- DIRECTIONS
What is needed is an exact copy of the whole listing below, with no pictures.

- DATA PROVIDED
____

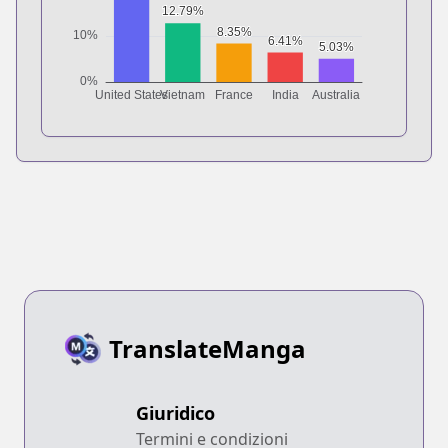
TranslateManga
Giuridico
Termini e condizioni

____

- COMPLETED EXERCISE
TranslateManga
Giuridico
Termini e condizioni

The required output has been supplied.